I suspect that Apple didn't anything special to improve performance of reference counting apart from not using x86. Simply put x86 ISA and memory model is built on assumption that atomic operations are mostly used as part of some kind of higher-level synchronization primitive and not for their direct result.


M1 is faster at retain/release under Rosetta2 than x86, and yet Rosetta2 still has the same strong memory model that x86 does.


One thing is that M1 has incredible memory BW and is implemented on single piece of silicon (which certainly helps with low-overhead cache consistency). Another thing is that rosetta certainly does not have to preserve exact behavior of x86 (and in fact it cannot because doing so will negate any benefits of dynamic translation) it only has to care about what can be observed by the user code running under it.


The hardware makes uncontended atomics very fast, and Objective-C is a heavy user of those. But it would really help any application that could use them, too.


But GCd languages don't need to hit atomic ops constantly in the way ref-counted Objective C does, so making them faster (though still not as fast as regular non-atomic ops) is only reducing the perf bleeding from the decision to use RC in the first place. Indeed GC is generally your best choice for anything where performance matters a lot and RAM isn't super tight, like on servers.

Kotlin/Native lets us do this comparison somewhat directly. The current and initial versions used reference counting for memory management. K/N binaries were far, far slower than the equivalent Kotlin programs running on the JVM and the developer had to deal with the hassle of RC (e.g. manually breaking cycles). They're now switching to GC.

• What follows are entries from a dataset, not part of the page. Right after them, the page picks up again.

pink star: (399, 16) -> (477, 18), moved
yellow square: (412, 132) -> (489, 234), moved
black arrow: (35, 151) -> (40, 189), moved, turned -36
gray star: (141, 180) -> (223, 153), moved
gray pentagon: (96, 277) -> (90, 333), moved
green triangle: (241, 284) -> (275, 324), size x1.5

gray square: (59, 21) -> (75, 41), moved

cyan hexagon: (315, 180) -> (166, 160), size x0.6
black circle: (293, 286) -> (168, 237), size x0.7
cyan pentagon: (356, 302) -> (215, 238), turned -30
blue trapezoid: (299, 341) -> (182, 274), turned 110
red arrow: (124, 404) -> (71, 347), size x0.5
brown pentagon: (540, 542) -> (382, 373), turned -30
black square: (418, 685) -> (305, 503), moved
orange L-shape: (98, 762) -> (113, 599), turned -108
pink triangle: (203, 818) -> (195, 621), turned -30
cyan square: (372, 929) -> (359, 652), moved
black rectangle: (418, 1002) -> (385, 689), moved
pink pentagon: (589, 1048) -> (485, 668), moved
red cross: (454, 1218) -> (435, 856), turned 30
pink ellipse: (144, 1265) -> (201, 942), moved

The notion that GC is less memory efficient than RC is also a canard. In both schemes your objects have a mark word of overhead. What does happen though, is GC lets you delay the work to deallocate from memory until you really need it. A lot of people find this quite confusing. They run an app on a machine with plenty of free RAM, and observe that it uses way more memory than it "should" be using. So they assume the language or runtime is really inefficient, when in reality what's happened is that the runtime either didn't collect at all, or it collected but didn't bother giving the RAM back to the OS on the assumption it's going to need it again soon and hey, the OS doesn't seem to be under memory pressure.

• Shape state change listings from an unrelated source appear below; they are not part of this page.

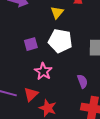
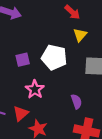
yellow triangle: (57, 12) -> (80, 35), moved

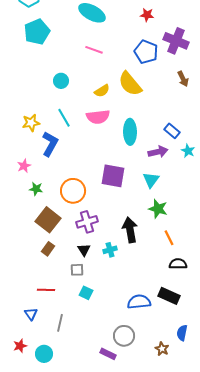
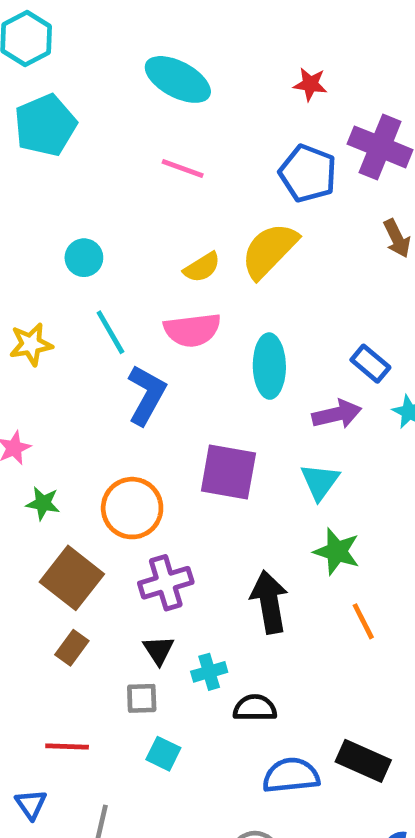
cyan circle: (61, 81) -> (84, 258), moved
yellow semicircle: (130, 84) -> (269, 250), turned 84
blue L-shape: (50, 144) -> (147, 395), moved
cyan cross: (110, 250) -> (209, 672), moved
black semicircle: (178, 264) -> (255, 708), moved

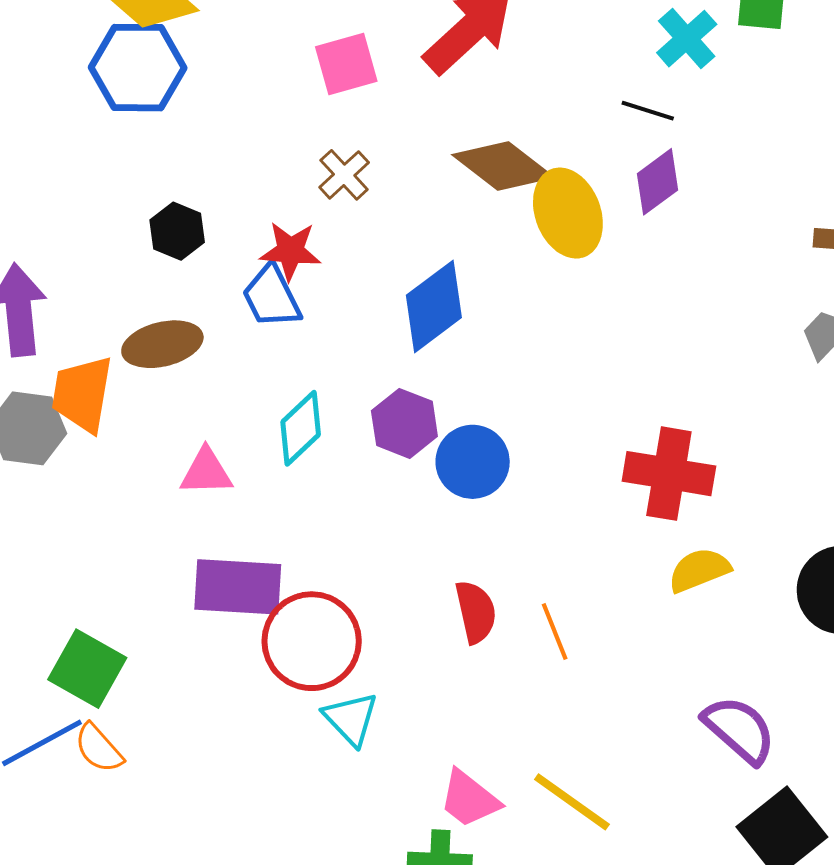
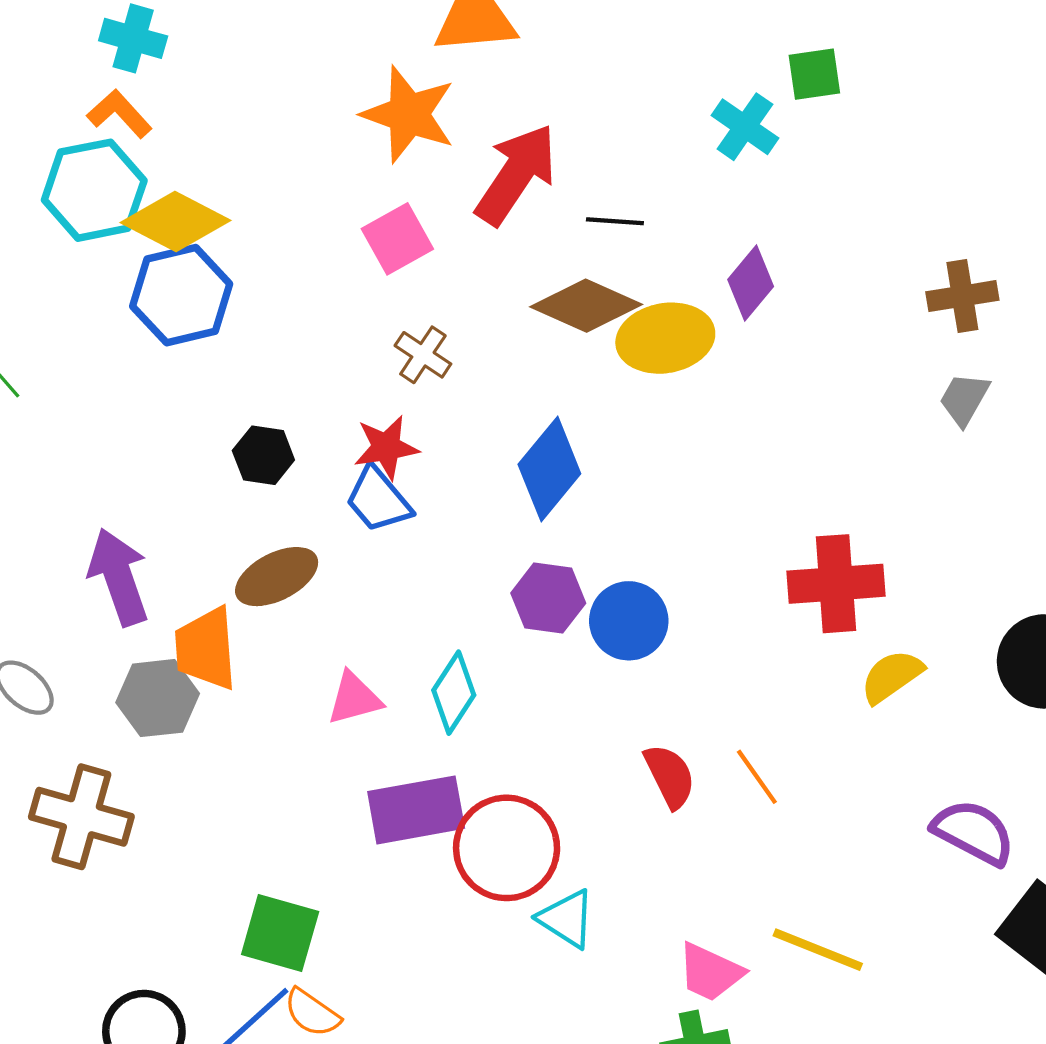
black line: (648, 111) -> (615, 221), moved
yellow ellipse: (568, 213) -> (665, 338), turned -66
cyan diamond: (301, 428) -> (454, 693), moved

These days on the JVM you can fix that by using the latest versions. The runtime will collect and release when the app is idle.


I saw that point brought up on Twitter and I don't know how it it makes more efficient use of RAM.

Specifically, as I understood it is that Apple software (written in objective C/Swift) uses a lot of retain/release (or Atomic Reference Counting) on top of manual memory, for memory management rather than other forms of garbage collection (such as those found in Java/C#), which gives Objective C programs a lower memory overhead (supposedly). This is why the iPhone ecosystem is able to run so much more snappier than the Android ecosystem.

That said, I don't see how that translates to lower memory usage than x86 programs. I think the supporting quotes he used for that point are completely orthogonal. I don't have an M1 mac, but I believe the same program running on both machines should use the same amount of memory.


The only thing I can think of that would actually reduce memory usage on M1 vs the same version of MacOS on x86 would be if they were able to tune their compressed memory feature to run faster (with higher compression ratio) on the M1. That would serve to reduce effective memory usage or need to fall back to swap. I would not expect something like that to be responsible for more than, say, a 5-10% RAM usage decrease though.


That would serve to reduce effective memory usage or need to fall back to swap. I would not expect something like that to be responsible for more than, say, a 5-10% RAM usage decrease though.

I think you can reach a lot more than that. Presumably, on Intel they use something like LZO or LZ4, since it compresses/decompresses without too much CPU overhead. But if you have dedicated hardware for something like e.g. Brotli or zstd, one could reach much higher compression ratios.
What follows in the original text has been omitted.